If Google really concluded that free-exclusion is fundamentally financially and morally superior to free-inclusion, then they would have tested their conclusion by offering both.  They would have left the historical Google Shopping alone, put up their new free-exclusion service side-by-side, and let the market vindicate them.  They could have called it Google Club™, or Google Concierge™, or Google Platinum™, or Google Elite™, or Google Tower™, or Goobai™.  (Google Middleman probably wouldn't do so well...).

Or if Google really wanted just to implement paid-inclusion in Google Shopping, then they would have simply...implemented paid-inclusion in Google Shopping.  The way Amazon bubbles "Featured Merchants" up to the top of the "More Buying Choices" pages.  I have no problem with that.

Or if Google really wanted just to improve shopping, they would work on shopping's biggest problem:  context.  The most critical need in cybershopping is for intelligence to differentiate primary object identifiers from attribute object identifiers on a selling page (and for separate entry fields to specify them).  For example, when I search for a scarf sorting by price, don't show me a book about a scarf or a toy wearing a scarf.  (At least...that's what it did a few days ago, but as of 7/28/12 it's returning nothing at all.)  Alternately, if I want to see what kinds of things have a scarf, don't show me just a scarf (unless it's wearing another scarf...product idea!).  And don't tell me I have to sacrifice price-sort for some kind of mutually-exclusive "relevance"-sort, because saving money is the second of the raisons d'etre of shopping.  And certainly don't tell me that inserting a middleman is going to help fulfill any of those.

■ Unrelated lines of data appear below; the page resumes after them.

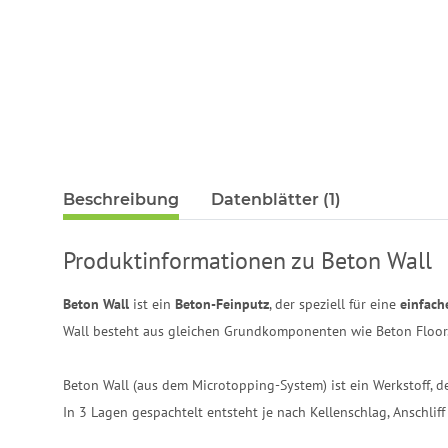
Beschreibung
Datenblätter (1)
Produktinformationen zu Beton Wall
Beton Wall
ist ein
Beton-Feinputz
, der speziell für eine
einfach
Wall besteht aus gleichen Grundkomponenten wie Beton Floor
Beton Wall (aus dem Microtopping-System) ist ein Werkstoff, d
In 3 Lagen gespachtelt entsteht je nach Kellenschlag, Anschlif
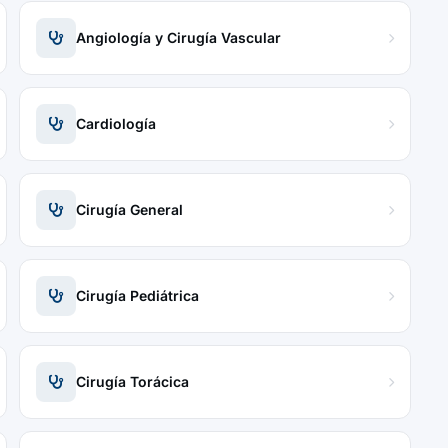
Angiología y Cirugía Vascular
Cardiología
Cirugía General
Cirugía Pediátrica
Cirugía Torácica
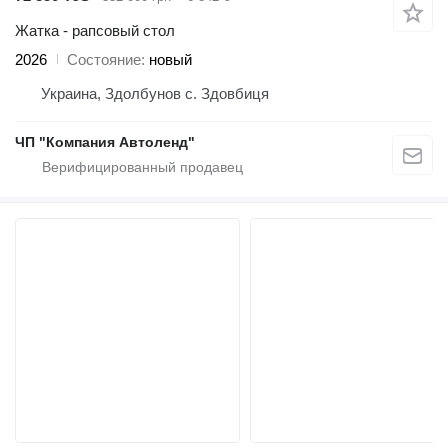
Жатка - рапсовый стол
2026
Состояние
новый
Украина, Здолбунов с. Здовбиця
ЧП "Компания Автоленд"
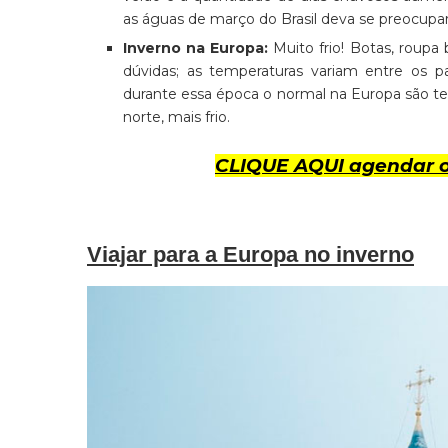
as águas de março do Brasil deva se preocupar
Inverno na Europa:
Muito frio! Botas, rou
dúvidas; as temperaturas variam entre os
durante essa época o normal na Europa são te
norte, mais frio.
CLIQUE AQUI agendar o
Viajar para a Europa no inverno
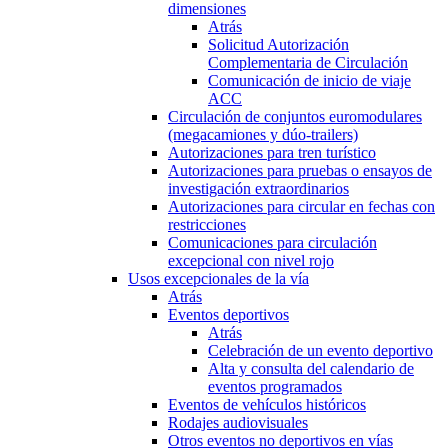
dimensiones
Atrás
Solicitud Autorización
Complementaria de Circulación
Comunicación de inicio de viaje
ACC
Circulación de conjuntos euromodulares
(megacamiones y dúo-trailers)
Autorizaciones para tren turístico
Autorizaciones para pruebas o ensayos de
investigación extraordinarios
Autorizaciones para circular en fechas con
restricciones
Comunicaciones para circulación
excepcional con nivel rojo
Usos excepcionales de la vía
Atrás
Eventos deportivos
Atrás
Celebración de un evento deportivo
Alta y consulta del calendario de
eventos programados
Eventos de vehículos históricos
Rodajes audiovisuales
Otros eventos no deportivos en vías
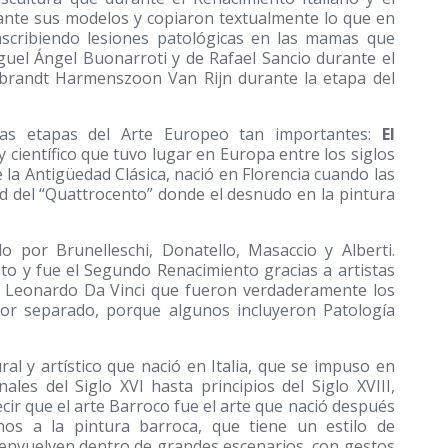
ante sus modelos y copiaron textualmente lo que en
nscribiendo lesiones patológicas en las mamas que
iguel Ángel Buonarroti y de Rafael Sancio durante el
brandt Harmenszoon Van Rijn durante la etapa del
as etapas del Arte Europeo tan importantes:
El
 y científico que tuvo lugar en Europa entre los siglos
 la Antigüedad Clásica, nació en Florencia cuando las
d del “Quattrocento” donde el desnudo en la pintura
 por Brunelleschi, Donatello, Masaccio y Alberti.
 y fue el Segundo Renacimiento gracias a artistas
y Leonardo Da Vinci que fueron verdaderamente los
 por separado, porque algunos incluyeron Patología
l y artístico que nació en Italia, que se impuso en
les del Siglo XVI hasta principios del Siglo XVIII,
ir que el arte Barroco fue el arte que nació después
nos a la pintura barroca, que tiene un estilo de
esenvuelven dentro de grandes escenarios, con gestos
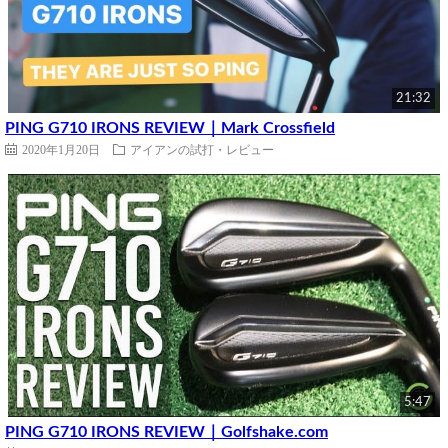
21:32
PING G710 IRONS REVIEW｜Mark Crossfield
2020年1月20日
アイアンの試打・レビュー
5:47
PING G710 IRONS REVIEW｜Golfshake.com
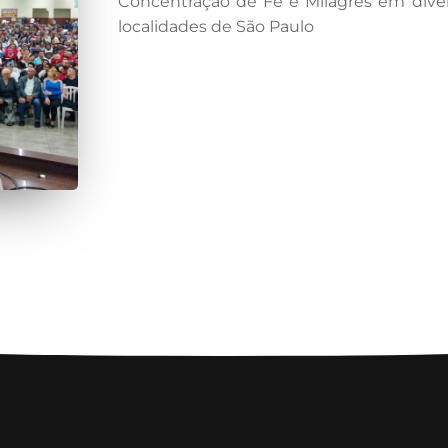
Concentração de Fé e Milagres em dive
localidades de São Paulo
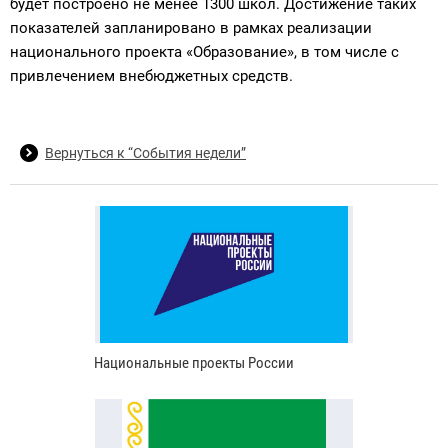
будет построено не менее 1300 школ. Достижение таких
показателей запланировано в рамках реализации
национального проекта «Образование», в том числе с
привлечением внебюджетных средств.
Вернуться к “События недели”
Национальные проекты России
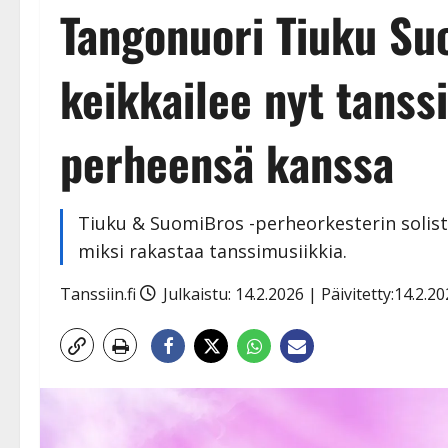
Tangonuori Tiuku Suo
keikkailee nyt tanss
perheensä kanssa
Tiuku & SuomiBros -perheorkesterin solisti
miksi rakastaa tanssimusiikkia.
Tanssiin.fi
Julkaistu: 14.2.2026 | Päivitetty:14.2.2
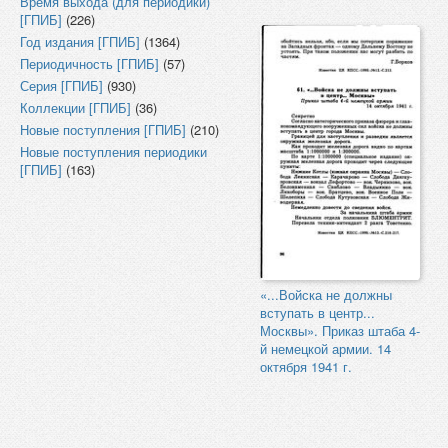
Время выхода (для периодики)
[ГПИБ]
(226)
Год издания [ГПИБ]
(1364)
Периодичность [ГПИБ]
(57)
Серия [ГПИБ]
(930)
Коллекции [ГПИБ]
(36)
Новые поступления [ГПИБ]
(210)
Новые поступления периодики
[ГПИБ]
(163)
«...Войска не должны
вступать в центр...
Москвы». Приказ штаба 4-
й немецкой армии. 14
октября 1941 г.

The completeness of Google Shopping's source data was the very thing that created the confidence I had found the absolute best example I could of thing for my requirements and then had found the absolute best price-trustworthiness compromise I could for my tastes.  But the New Google Shopping, by design, guarantees incompleteness.  There is nothing a Web shopping middleman can do for me that I want done, only things a Web shopping middleman can do to me that I don't want done.  Google, in one fell swoop, transmogrified Google Shopping from from the most valuable thing to the least valuable thing...from gold, to...well...something not quite as valuable as lead.  So I vote the observation by taking my eyeballs elsewhere.  I think everybody should.

Now I must "progress" to 2002, re-evaluate multiple shopping engines, and figure out the new smallest set which will yield a satisfying completeness-effort compromise.  Before Froogle I had mostly settled on a combination of BizRate, Yahoo! Shopping (for its huge index of little-guy Yahoo! Stores), and individual seller sites.  Now I have to see who else, by virtue of free-inclusion, might be trusted to meta-index the limited indices like Amazon Marketplace, eBay, Etsy, and eCrater, and the little guys like those in Hong Kong, Singapore, etc., the way I used to trust Google Shopping to do (as permitted).  Google (Web) returns plenty of shopping-engine lists like Search Engine Watch, ListOfSearchEngines.Info, SmartMoney, and CPC Strategy...it's gonna be a slog.  Got any ideas?  Please share in the comments.